Maria do Carmo Cravo,
trabalhadora doméstica
Eu sou diarista, trabalho em duas casas. Sendo uma casa é do pai e a segunda casa do filho. Casa do filho trabalho duas vezes por semana é lá eles não estão nem ai. Nem um pouco preocupado se tanto eu como as outras duas que trabalham todos os dias, com nós três que trabalhamos na casa, nós é que tomamos nossas medidas de proteção.
Tania Menezes,
diarista
Eu continuo trabalhando normalmente, minha patroa não dispensou às empregadas… e detalhe ela é médica. Acho q estamos mais expostas aqui no trabalho do q na rua.
Raquel Oliveira,
trabalhadora doméstica
Sinhá tá revoltada! Se tivesse liberado a trabalhadora doméstica pra ela ficar em quarentena na casa dela, mas não né. Até parece que a sinhá vai limpar a própria privada.
Preta Rara,
ex-trabalhadora doméstica, blogueira defensora dos direitos das domésticas
Atividade essencial?
Diante dos riscos, o Ministério Público do Trabalho (MPT) elaborou nota técnica no início da epidemia no Brasil com orientações que estimulam a dispensa remunerada dos trabalhadores domésticos, com medidas para reduzir riscos de contaminação. Porém, segundo a iniciativa #CuidadDeQuemTeCuida, diversos estados, como Pará, Ceará, Maranhão e Rio Grande do Sul incluíram o trabalho doméstico como atividade essencial.
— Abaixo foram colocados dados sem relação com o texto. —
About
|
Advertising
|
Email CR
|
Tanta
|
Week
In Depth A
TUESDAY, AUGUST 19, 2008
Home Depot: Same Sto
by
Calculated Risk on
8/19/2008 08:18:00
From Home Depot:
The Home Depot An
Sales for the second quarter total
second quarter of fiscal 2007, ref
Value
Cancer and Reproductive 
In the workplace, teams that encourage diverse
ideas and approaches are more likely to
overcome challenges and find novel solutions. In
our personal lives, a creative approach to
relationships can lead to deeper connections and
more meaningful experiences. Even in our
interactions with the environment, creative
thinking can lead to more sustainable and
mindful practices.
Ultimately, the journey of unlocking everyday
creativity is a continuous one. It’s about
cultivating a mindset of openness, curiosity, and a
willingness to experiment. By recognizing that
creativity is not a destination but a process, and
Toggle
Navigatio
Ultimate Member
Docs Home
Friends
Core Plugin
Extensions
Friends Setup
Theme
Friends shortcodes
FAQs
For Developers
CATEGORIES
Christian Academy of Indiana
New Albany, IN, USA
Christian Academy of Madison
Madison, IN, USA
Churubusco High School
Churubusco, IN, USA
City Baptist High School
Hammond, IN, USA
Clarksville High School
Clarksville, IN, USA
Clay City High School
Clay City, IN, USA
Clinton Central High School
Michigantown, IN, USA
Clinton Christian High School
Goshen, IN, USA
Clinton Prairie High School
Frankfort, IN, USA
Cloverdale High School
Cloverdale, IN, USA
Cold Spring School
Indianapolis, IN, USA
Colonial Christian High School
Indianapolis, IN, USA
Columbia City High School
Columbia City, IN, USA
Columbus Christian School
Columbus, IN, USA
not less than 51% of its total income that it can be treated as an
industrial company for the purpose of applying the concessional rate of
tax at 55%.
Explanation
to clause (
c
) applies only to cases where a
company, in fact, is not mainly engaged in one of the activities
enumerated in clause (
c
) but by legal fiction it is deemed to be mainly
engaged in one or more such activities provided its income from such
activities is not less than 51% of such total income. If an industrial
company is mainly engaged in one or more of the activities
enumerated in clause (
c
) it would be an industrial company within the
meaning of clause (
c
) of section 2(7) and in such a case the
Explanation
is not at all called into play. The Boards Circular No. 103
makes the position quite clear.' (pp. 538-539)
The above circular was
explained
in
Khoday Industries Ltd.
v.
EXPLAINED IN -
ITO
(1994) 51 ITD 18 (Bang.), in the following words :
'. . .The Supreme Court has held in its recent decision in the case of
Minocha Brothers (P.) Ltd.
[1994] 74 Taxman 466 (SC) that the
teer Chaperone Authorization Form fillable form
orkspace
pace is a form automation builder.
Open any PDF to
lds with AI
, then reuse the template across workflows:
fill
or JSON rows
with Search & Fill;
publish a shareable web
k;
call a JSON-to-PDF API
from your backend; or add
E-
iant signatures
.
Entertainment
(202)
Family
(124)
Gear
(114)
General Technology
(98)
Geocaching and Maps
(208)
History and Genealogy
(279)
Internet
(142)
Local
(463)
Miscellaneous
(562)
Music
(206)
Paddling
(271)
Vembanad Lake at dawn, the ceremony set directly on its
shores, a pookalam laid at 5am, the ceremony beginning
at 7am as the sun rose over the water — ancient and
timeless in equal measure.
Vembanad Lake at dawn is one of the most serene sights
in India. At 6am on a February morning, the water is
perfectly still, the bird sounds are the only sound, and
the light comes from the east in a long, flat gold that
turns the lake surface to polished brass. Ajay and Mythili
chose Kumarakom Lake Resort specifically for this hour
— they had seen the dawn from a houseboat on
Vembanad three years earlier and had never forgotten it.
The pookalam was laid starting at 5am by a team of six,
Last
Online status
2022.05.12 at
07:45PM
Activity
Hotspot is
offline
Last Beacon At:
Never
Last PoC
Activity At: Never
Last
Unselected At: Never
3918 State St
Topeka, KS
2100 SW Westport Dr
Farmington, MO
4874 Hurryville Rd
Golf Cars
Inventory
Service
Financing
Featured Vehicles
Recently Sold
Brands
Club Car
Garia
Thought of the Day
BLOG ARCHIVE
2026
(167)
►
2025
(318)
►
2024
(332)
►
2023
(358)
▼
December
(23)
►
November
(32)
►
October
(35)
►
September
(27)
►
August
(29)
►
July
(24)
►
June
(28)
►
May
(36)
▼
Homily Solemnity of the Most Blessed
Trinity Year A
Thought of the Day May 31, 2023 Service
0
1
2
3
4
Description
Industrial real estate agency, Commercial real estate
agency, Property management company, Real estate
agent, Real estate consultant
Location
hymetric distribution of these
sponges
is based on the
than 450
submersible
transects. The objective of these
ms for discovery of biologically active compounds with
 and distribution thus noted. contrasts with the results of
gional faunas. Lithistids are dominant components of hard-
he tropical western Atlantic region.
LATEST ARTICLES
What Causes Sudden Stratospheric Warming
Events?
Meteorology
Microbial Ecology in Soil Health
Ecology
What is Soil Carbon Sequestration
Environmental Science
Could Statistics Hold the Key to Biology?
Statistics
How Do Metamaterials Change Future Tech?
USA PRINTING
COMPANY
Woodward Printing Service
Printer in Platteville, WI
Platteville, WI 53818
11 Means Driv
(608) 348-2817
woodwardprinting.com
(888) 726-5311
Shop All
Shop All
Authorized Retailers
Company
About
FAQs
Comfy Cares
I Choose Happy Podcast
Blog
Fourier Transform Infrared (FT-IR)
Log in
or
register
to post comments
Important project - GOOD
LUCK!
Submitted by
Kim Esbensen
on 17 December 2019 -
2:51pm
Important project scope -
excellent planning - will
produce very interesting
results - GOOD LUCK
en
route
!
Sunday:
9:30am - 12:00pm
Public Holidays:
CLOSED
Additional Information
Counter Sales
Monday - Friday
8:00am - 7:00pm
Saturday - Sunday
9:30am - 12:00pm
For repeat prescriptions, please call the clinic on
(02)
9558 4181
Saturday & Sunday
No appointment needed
“O Ministério Público do Trabalho já declarou que é obrigatório garantir que trabalhadores domésticos sejam dispensados — a não ser em casos de real necessidade, como cuidadores de idosos e de pessoas com deficiência”, afirma o movimento, que pede que a Procuradoria-Geral do Trabalho negocie com os estados a retirada do trabalho doméstico da lista de atividades essenciais.
Foto: Pablo Valadares/Agência Senado
Crise se agrava
Uma pesquisa recente do Instituto Locomotiva corrobora o relato de Preta Rara. Desde o início da pandemia, 39% dos empregadores de diaristas optaram por abrir mão do serviço, cancelando também os pagamentos. O curioso é que o percentual é maior nas classes A e B: nesses grupos, o percentual de empregadores que dispensaram as diaristas sem pagamento é de 45%.
“Hoje, na crise, infelizmente a primeira mão de obra que se subtrai é do trabalhador doméstico. Mas, mesmo assim, os trabalhadores domésticos não devem, de maneira nenhuma, abrir mão de seus direitos, isso seria subjugar o trabalho dessas guerreiras”, analisa a senadora Rose de Freitas (Podemos-ES).
Por outro lado, a pesquisa, divulgada em abril (veja gráficos abaixo), apontou que 23% dos empregadores de diaristas e 39% dos patrões de mensalistas relataram que suas funcionárias continuaram trabalhando normalmente, mesmo durante a quarentena. Isso é preocupante, por expor as profissionais a riscos maiores, como alerta a nota técnica do Ministério Público do Trabalho. Por fim, a pesquisa apontou que 39% dos patrões de diaristas e 48% dos de mensalistas declararam que suas funcionárias estão em casa, mas recebendo o pagamento normalmente, visando cumprir o distanciamento social, com preservação de direitos trabalhistas.